Objectives/Learning Outcomes/Capability Development

       


Upon successful completion of this course, you should be able to:

1. Analyse and articulate the context of your creative practice within the broader paradigm of practice-led research.
2. Conceptually align your creative practice research with its formal record as a dissertation. 
3. Critically reflect on the role and positioning of the self within the framework of creative practice research, its methods, and methodologies. 
4. Critically articulate the potential contribution of your research via creative practice to a field of knowledge.


Overview of Learning Activities

This course is designed to be as flexible as possible to meet the requirements of a candidate cohort variously located around the world. This course will be offered through a scaffolded series of face-to-face and online seminars and workshops, and will culminate in a two half-day intensive to be held in the week prior to a PRS. In the course you will have the opportunity to participate in peer-to-peer presentations, discussions, and conversations and to engage with a number of guest presenters.
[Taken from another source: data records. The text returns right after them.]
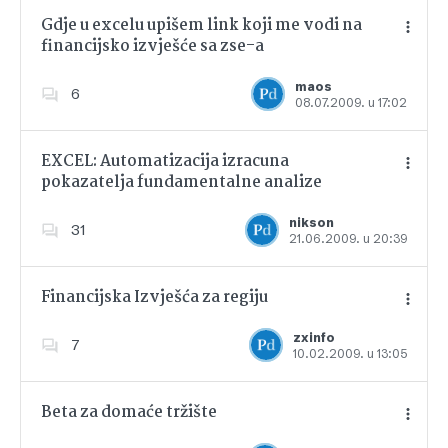
Gdje u excelu upišem link koji me vodi na
financijsko izvješće sa zse-a
Dodajte u favorite
maos
6
08.07.2009. u 17:02
EXCEL: Automatizacija izracuna
pokazatelja fundamentalne analize
Dodajte u favorite
nikson
31
21.06.2009. u 20:39
Financijska Izvješća za regiju
zxinfo
7
10.02.2009. u 13:05
Dodajte u favorite
Beta za domaće tržište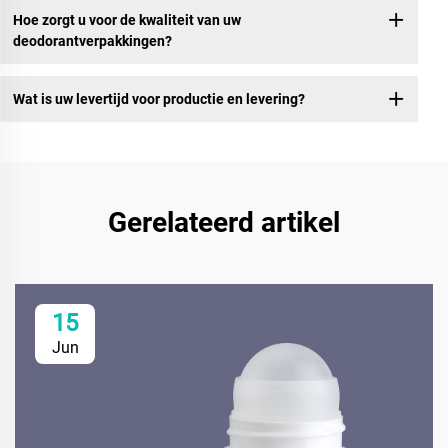
Hoe zorgt u voor de kwaliteit van uw
deodorantverpakkingen?
Wat is uw levertijd voor productie en levering?
Gerelateerd artikel
15
Jun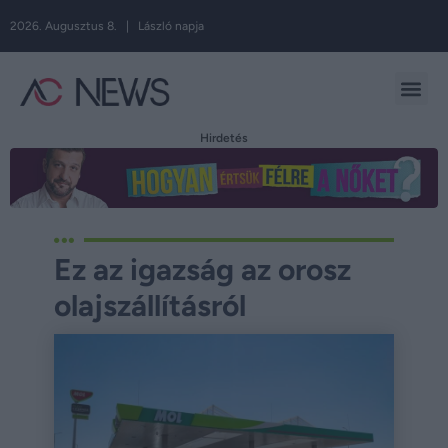
2026. Augusztus 8. | László napja
Hirdetés
Ez az igazság az orosz
olajszállításról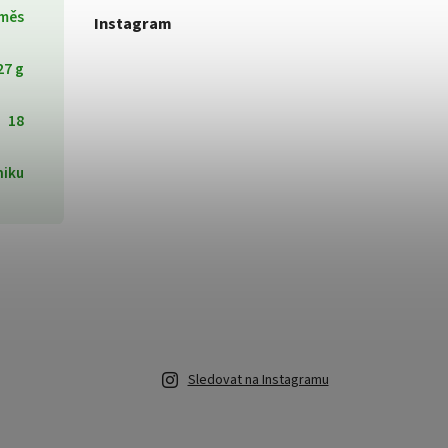
měs
Instagram
27 g
18
hiku
Sledovat na Instagramu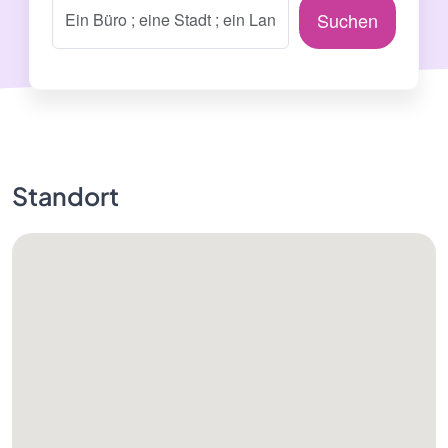
Suchen
Standort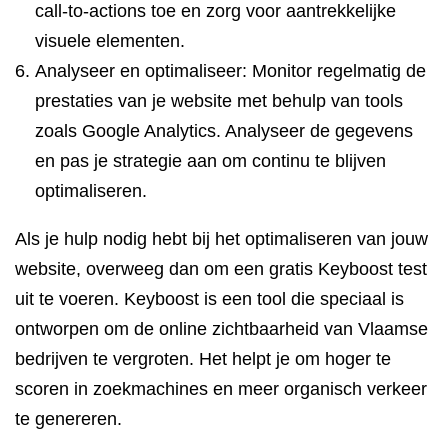
call-to-actions toe en zorg voor aantrekkelijke
visuele elementen.
Analyseer en optimaliseer: Monitor regelmatig de
prestaties van je website met behulp van tools
zoals Google Analytics. Analyseer de gegevens
en pas je strategie aan om continu te blijven
optimaliseren.
Als je hulp nodig hebt bij het optimaliseren van jouw
website, overweeg dan om een gratis Keyboost test
uit te voeren. Keyboost is een tool die speciaal is
ontworpen om de online zichtbaarheid van Vlaamse
bedrijven te vergroten. Het helpt je om hoger te
scoren in zoekmachines en meer organisch verkeer
te genereren.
You will be asked to undertake your own independent research in creative practice research methods as well as to critically review, analyse, and reflect upon a range of material pertaining to creative practice research including exemplar dissertations, examination exhibitions and presentations, creative practice research literature, pre-recorded lectures and panel discussions. Throughout the course you will be able to develop your research project through the production and presentation of written and visual material.


Overview of Learning Resources

RMIT will provide you with resources and tools for learning in this course through our online systems. 
Lists of learning resources will be provided during the course, and you will be expected to build on these through your own literature searches.
There are services available to support your learning through the University Library. The Library provides guides on academic referencing and subject specialist help as well as a range of study support services. For further information, please visit the Library page on the RMIT University website and the myRMIT student portal.


Overview of Assessment

Throughout the course, you will be encouraged to focus learning in relation to your specific research topics and interests, such that you are learning about and refining your research strategies as part of, rather than separate from, working on your specific research project.
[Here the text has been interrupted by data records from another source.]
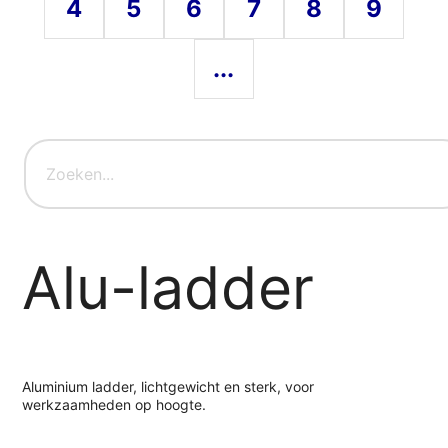
4
5
6
7
8
9
...
Alu-ladder
Aluminium ladder, lichtgewicht en sterk, voor
werkzaamheden op hoogte.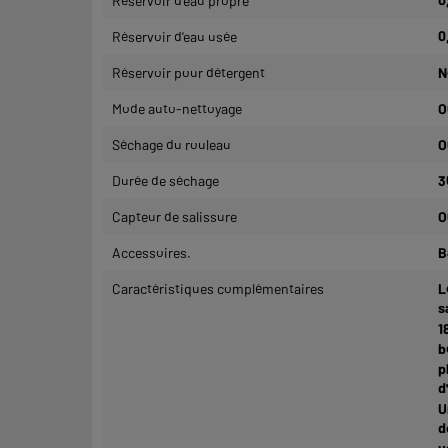
Réservoir d'eau propre
0
Réservoir d'eau usée
0
Réservoir pour détergent
N
Mode auto-nettoyage
O
Séchage du rouleau
O
Durée de séchage
3
Capteur de salissure
O
Accessoires.
B
Caractéristiques complémentaires
L
s
1
b
p
d
U
d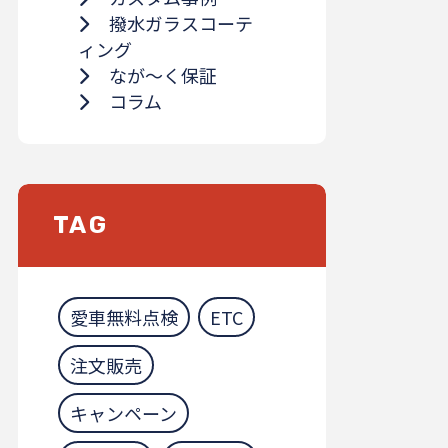
撥水ガラスコーテ
ィング
なが～く保証
コラム
TAG
愛車無料点検
ETC
注文販売
キャンペーン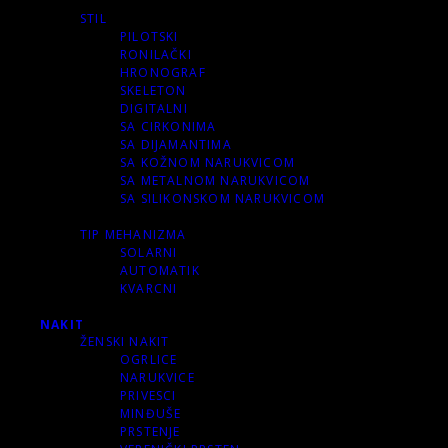
STIL
PILOTSKI
RONILAČKI
HRONOGRAF
SKELETON
DIGITALNI
SA CIRKONIMA
SA DIJAMANTIMA
SA KOŽNOM NARUKVICOM
SA METALNOM NARUKVICOM
SA SILIKONSKOM NARUKVICOM
TIP MEHANIZMA
SOLARNI
AUTOMATIK
KVARCNI
NAKIT
ŽENSKI NAKIT
OGRLICE
NARUKVICE
PRIVESCI
MINĐUŠE
PRSTENJE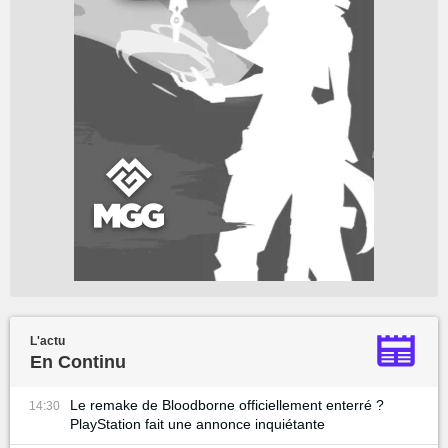
L'actu
En Continu
Le remake de Bloodborne officiellement enterré ?
14:30
PlayStation fait une annonce inquiétante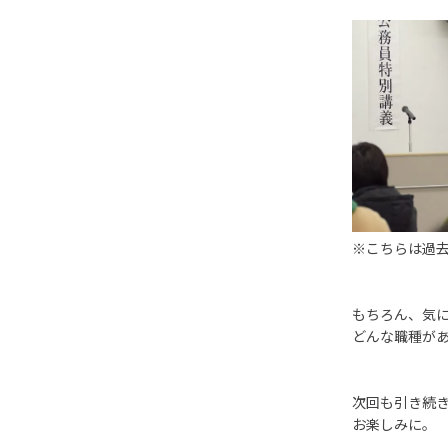
※こちらは過
もちろん、気
どんな職種が
次回も引き続
お楽しみに。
You are asked to undertake three interrelated Assessment Tasks.

1. The first task, On Method/ology: Positioning the Self as Creative Practice Practitioner and Researcher, requires you to analyse and articulate the context of your creative practice within the broader paradigm of practice-led research, and to critically reflect on the role and positioning of the self within the framework of creative practice research, its methods, and methodologies. It is intended that this exercise will provide you with the basis of your dissertation writing on method / methodology / research design.
2. The second, Configurations: CPR Structure and Shape, focuses upon the development of a coherent account of your research through a consideration of the potential internal structure and overall composition of a creative practice research dissertation. In this task you will be asked to present a review of exemplar dissertations and to draft an annotated contents page. 
3. The third, titled Constellations: Situating Creative Practice and its Contribution, asks you to develop your understanding of your research’s context or community of practice and its potential contribution to knowledge, through a process of visualisation and textual reflection and proposition.

This is a pass/fail only course, which aims to be a developmental resource and support for your ongoing research particularly in the lead up to your second milestone. You will be assessed on how well you meet the course’s learning outcomes and on your development against the program learning outcomes.

If you have a long term medical condition and/or disability it may be possible to negotiate to vary aspects of the learning or assessment methods. You can contact the program coordinator or Equitable Learning Services if you would like to find out more.